Muğla Eğitim ve Araştırma Hastanesi’nde özel şirketin işlettiği Nükleer Tıp Merkezi’nde teknisyenlerin, tiroid sintigrafisi çekerken hastalara çok yüksek dozda radyoaktif madde verdiği ortaya çıkmıştı.

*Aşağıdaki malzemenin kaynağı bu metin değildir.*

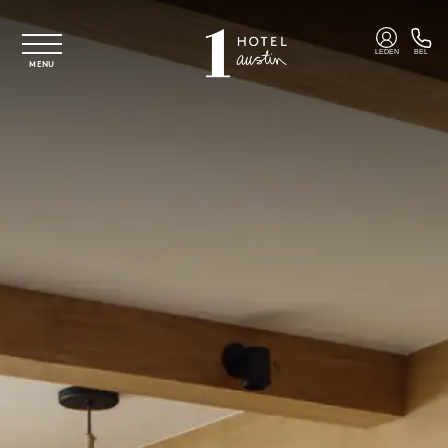
Overslaan naar hoofdinhoud
LEDEN
BEL
MENU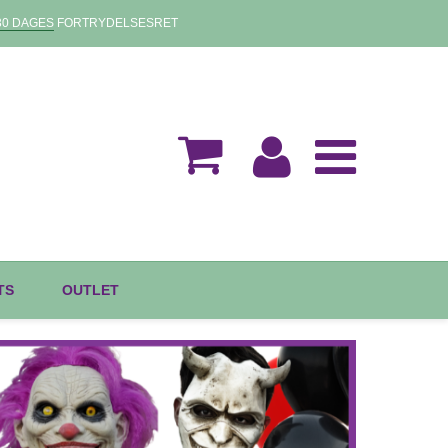
30 DAGES
FORTRYDELSESRET
TS
OUTLET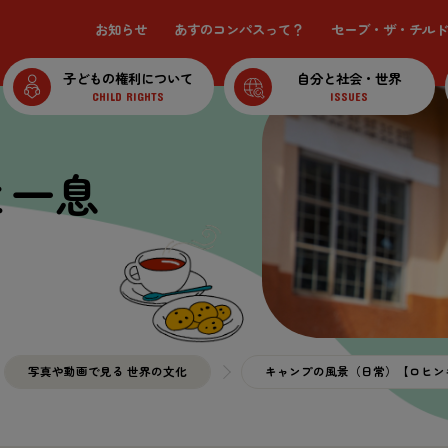
お知らせ
あすのコンパスって？
セーブ・ザ・チルド
子どもの権利について
自分と社会・世界
CHILD RIGHTS
ISSUES
と一息
写真や動画で見る 世界の文化
キャンプの風景（日常）【ロヒン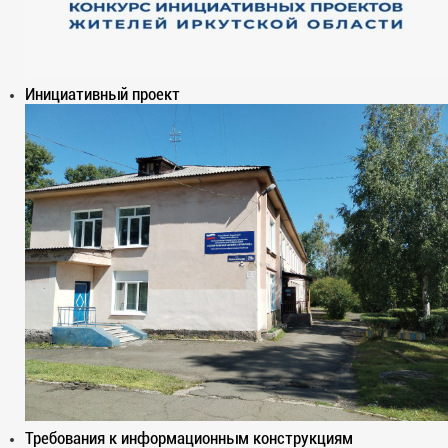
Инициативный проект
Требования к информационным конструкциям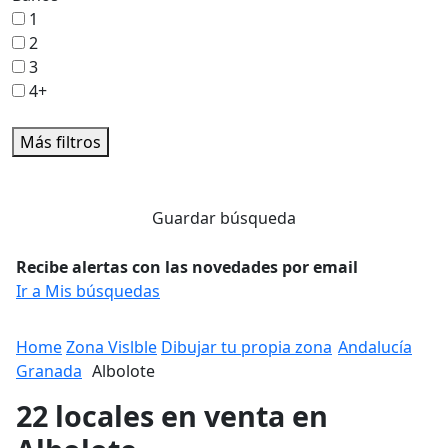
1
2
3
4+
Más filtros
Guardar búsqueda
Recibe alertas con las novedades por email
Ir a Mis búsquedas
Home
Zona Vislble
Dibujar tu propia zona
Andalucía
Granada
Albolote
22 locales en venta en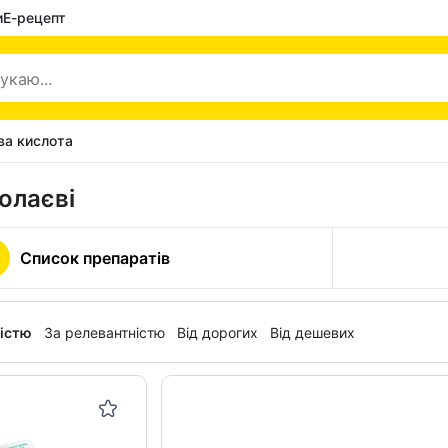
и
Е-рецепт
ва кислота
олаєві
Список препаратів
ністю
За релевантністю
Від дорогих
Від дешевих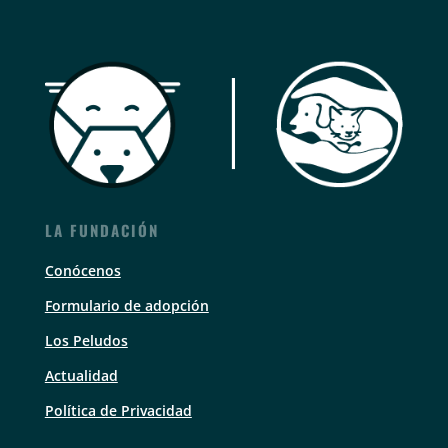
LA FUNDACIÓN
Conócenos
Formulario de adopción
Los Peludos
Actualidad
Política de Privacidad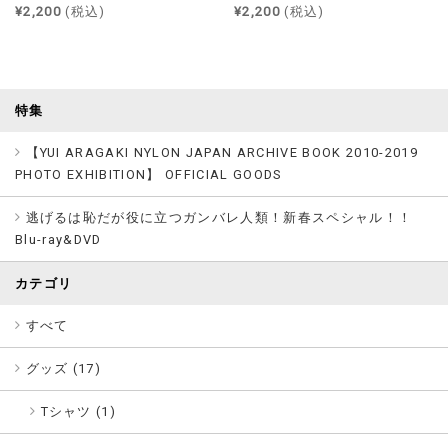
¥2,200
(税込)
¥2,200
(税込)
特集
【YUI ARAGAKI NYLON JAPAN ARCHIVE BOOK 2010-2019
PHOTO EXHIBITION】 OFFICIAL GOODS
逃げるは恥だが役に立つガンバレ人類！新春スペシャル！！
Blu-ray&DVD
カテゴリ
すべて
グッズ (
17
)
Tシャツ (1)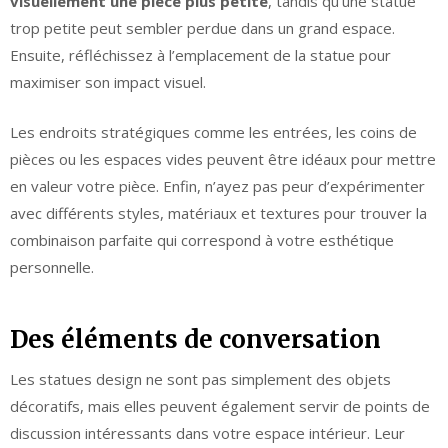
visuellement une pièce plus petite
, tandis qu’une statue
trop petite peut sembler perdue dans un grand espace.
Ensuite, réfléchissez à l’emplacement de la statue pour
maximiser son impact visuel.
Les endroits stratégiques comme les entrées, les coins de
pièces ou les espaces vides peuvent être idéaux pour mettre
en valeur votre pièce. Enfin, n’ayez pas peur d’expérimenter
avec différents styles, matériaux et textures pour trouver la
combinaison parfaite qui correspond à votre esthétique
personnelle.
Des éléments de conversation
Les statues design ne sont pas simplement des objets
décoratifs, mais elles peuvent également servir de points de
discussion intéressants dans votre espace intérieur. Leur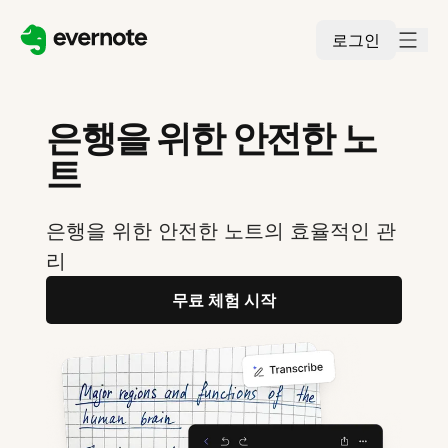
로그인
은행을 위한 안전한 노
트
은행을 위한 안전한 노트의 효율적인 관
리
무료 체험 시작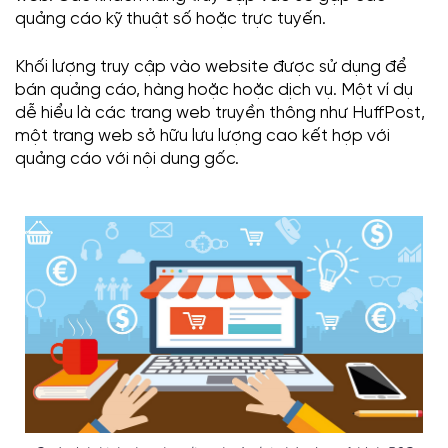
quảng cáo kỹ thuật số hoặc trực tuyến.
Khối lượng truy cập vào website được sử dụng để
bán quảng cáo, hàng hoặc hoặc dịch vụ. Một ví dụ
dễ hiểu là các trang web truyền thông như HuffPost,
một trang web sở hữu lưu lượng cao kết hợp với
quảng cáo với nội dung gốc.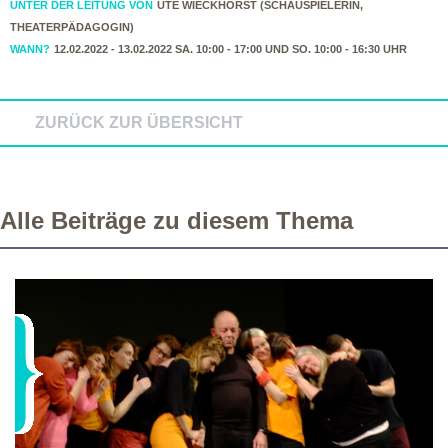
UNTER DER LEITUNG VON
UTE WIECKHORST (SCHAUSPIELERIN,
THEATERPÄDAGOGIN)
WANN?
12.02.2022 - 13.02.2022 SA. 10:00 - 17:00 UND SO. 10:00 - 16:30 UHR
ZURÜCK ZUR ÜBERSICHT
Alle Beiträge zu diesem Thema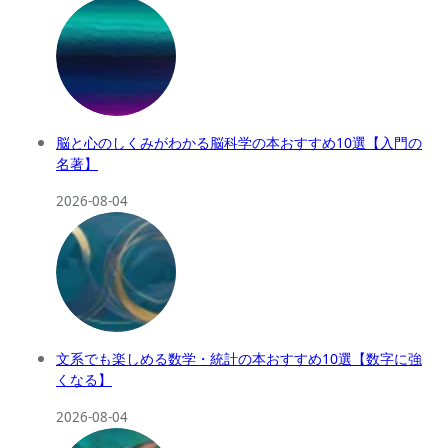
脳と心のしくみがわかる脳科学の本おすすめ10選【入門の
名著】
2026-08-04
文系でも楽しめる数学・統計の本おすすめ10選【数字に強
くなる】
2026-08-04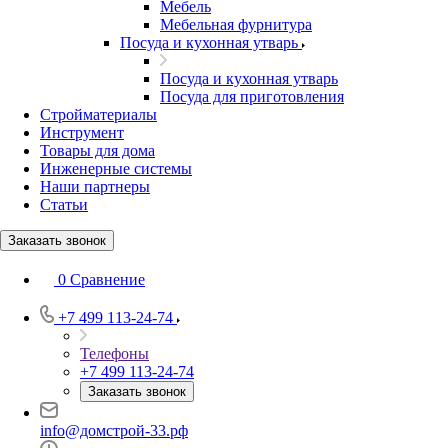
Мебель
Мебельная фурнитура
Посуда и кухонная утварь
Посуда и кухонная утварь
Посуда для приготовления
Стройматериалы
Инструмент
Товары для дома
Инженерные системы
Наши партнеры
Статьи
Заказать звонок
0
Сравнение
+7 499 113-24-74
Телефоны
+7 499 113-24-74
Заказать звонок
info@домстрой-33.рф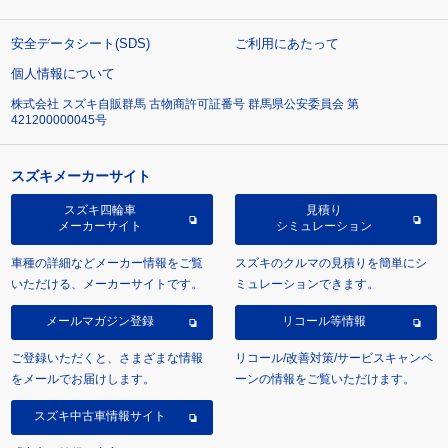
安全データシート(SDS)
ご利用にあたって
個人情報について
株式会社 スズキ自販群馬 古物商許可証番号 群馬県公安委員会 第
421200000045号
スズキメーカーサイト
スズキ四輪車
見積り
メーカーサイト
シミュレーション
車種の詳細などメーカー情報をご覧
スズキのクルマの見積りを簡単にシ
いただける、メーカーサイトです。
ミュレーションできます。
メールマガジン登録
リコール等情報
ご登録いただくと、さまざまな情報
リコール/改善対策/サービスキャンペ
をメールでお届けします。
ーンの情報をご覧いただけます。
スズキ中古車情報サイト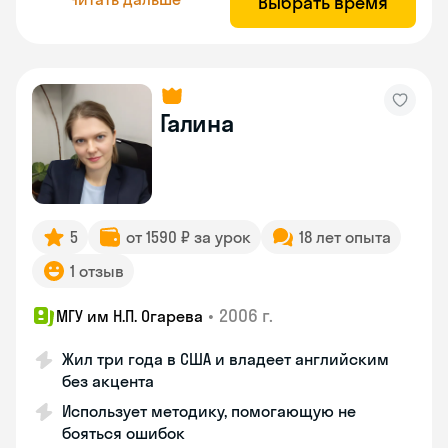
Выбрать время
Галина
5
от 1590 ₽ за урок
18 лет опыта
1 отзыв
•
2006 г.
МГУ им Н.П. Огарева
Жил три года в США и владеет английским
без акцента
Использует методику, помогающую не
бояться ошибок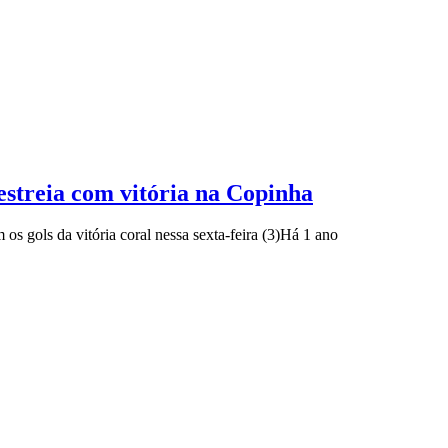
estreia com vitória na Copinha
s gols da vitória coral nessa sexta-feira (3)
Há 1 ano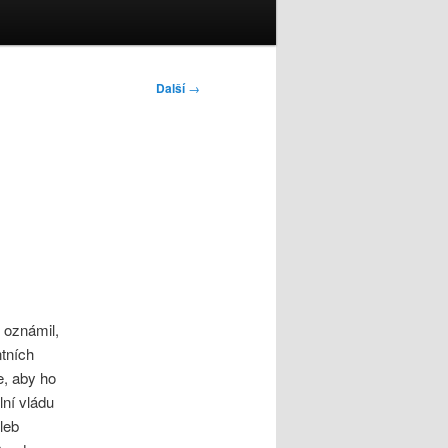
Další
→
 oznámil,
tních
e, aby ho
lní vládu
leb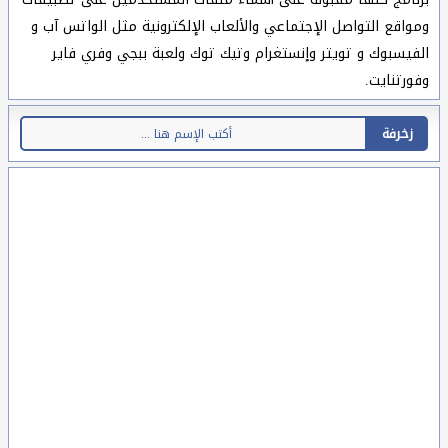
ومواقع التواصل الإجتماعي والألعاب الإلكترونية مثل الواتس آب و
الفيسبوك و تويتر وإنستغرام وتيك توك ولعبة ببجي وفري فاير
وفورتنايت.
زخرفة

Yine Muğla’daki Köyceğiz Devlet Hastanesi’nde hastane personeli ve hastaların yüksek doz radyasyona maruz bırakıldığı belirlendi.
Baştan anlatalım.
Türkiye Atom Enerjisi Kurumu, Köyceğiz Devlet Hastanesi’ndeki Röntgen Çekim Odası’na 2020 yılında lisans verdi. Her röntgen çekim odasında olduğu gibi röntgen teknisyenleri odadan yalıtılmış, kalın camlı kumanda ünitesine giriyor, hasta cihazın karşısında kendisine söylenen konumu alıyor ve görüntülenecek bölgeye x ışınları veriliyor.
RADYOAKTİF CEHALET
Yüksek dozda radyasyon kanser başta olmak üzere pek çok hastalığa neden olabilir. Bu nedenle kumanda ünitesi ve görüntüleme odalarının kurşun zırhlarla yalıtılması, oda dışına radyoaktif sızıntı olmaması çok önemli. Bunun için kapsamlı yönetmelikler var. Odalar yönetmelikte belirtilen kalınlıkta kurşun tabakalarla zırhlanıyor, radyasyon uyarı işaretleri konuluyor, gebe kadınların odaya girmemesi için uyarı yazıları asılıyor. Bu cihazlarda, oda ve çevresinde değişiklik yapılması halinde tekrar lisans alınması gerekiyor.
Ancak Köyceğiz Devlet Hastanesi’nde tüm bunlar görmezden gelindi. Hastane yönetimi 2023 yılının başında Röntgen Çekim Odası’nın koridor duvarına bitişik şekilde Kan Alma Odası yaptı. Üstelik bu oda sadece alüminyum paravanlarla oluşturuldu. Zorunlu olmasına karşın Sağlık İl Müdürlüğü’nden hiçbir izin alınmamıştı.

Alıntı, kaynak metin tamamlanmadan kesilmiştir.